=== Section Start ===

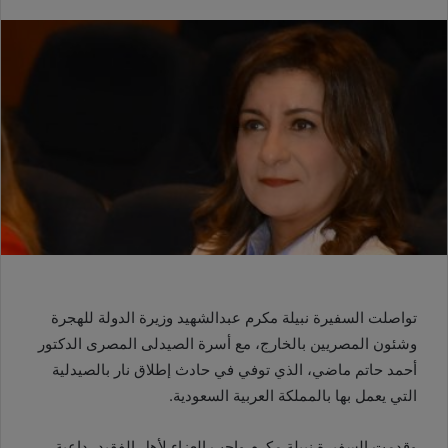
تواصلت السفيرة نبيلة مكرم عبدالشهيد وزيرة الدولة للهجرة
وشئون المصريين بالخارج، مع أسرة الصيدلى المصرى الدكتور
أحمد حاتم ماضي، الذي توفي في حادث إطلاق نار بالصيدلية
التي يعمل بها بالمملكة العربية السعودية
.
وقدمت السفيرة نبيلة مكرم واجب العزاء لأهل الفقيد، داعية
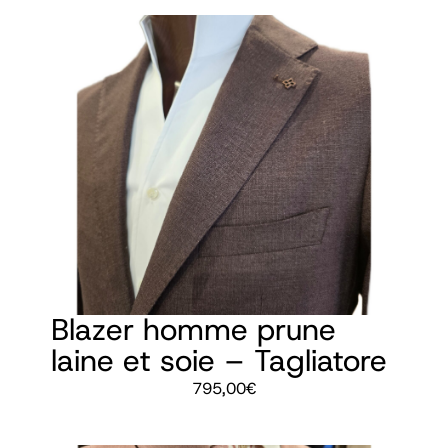
Blazer homme prune
laine et soie – Tagliatore
795,00
€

=== Section End ===

Set down the lines of the records above exactly, apart from the pictures.

تواصلت السفيرة نبيلة مكرم عبدالشهيد وزيرة الدولة للهجرة
وشئون المصريين بالخارج، مع أسرة الصيدلى المصرى الدكتور
أحمد حاتم ماضي، الذي توفي في حادث إطلاق نار بالصيدلية
التي يعمل بها بالمملكة العربية السعودية
.
وقدمت السفيرة نبيلة مكرم واجب العزاء لأهل الفقيد، داعية
Blazer homme prune
laine et soie – Tagliatore
795,00
€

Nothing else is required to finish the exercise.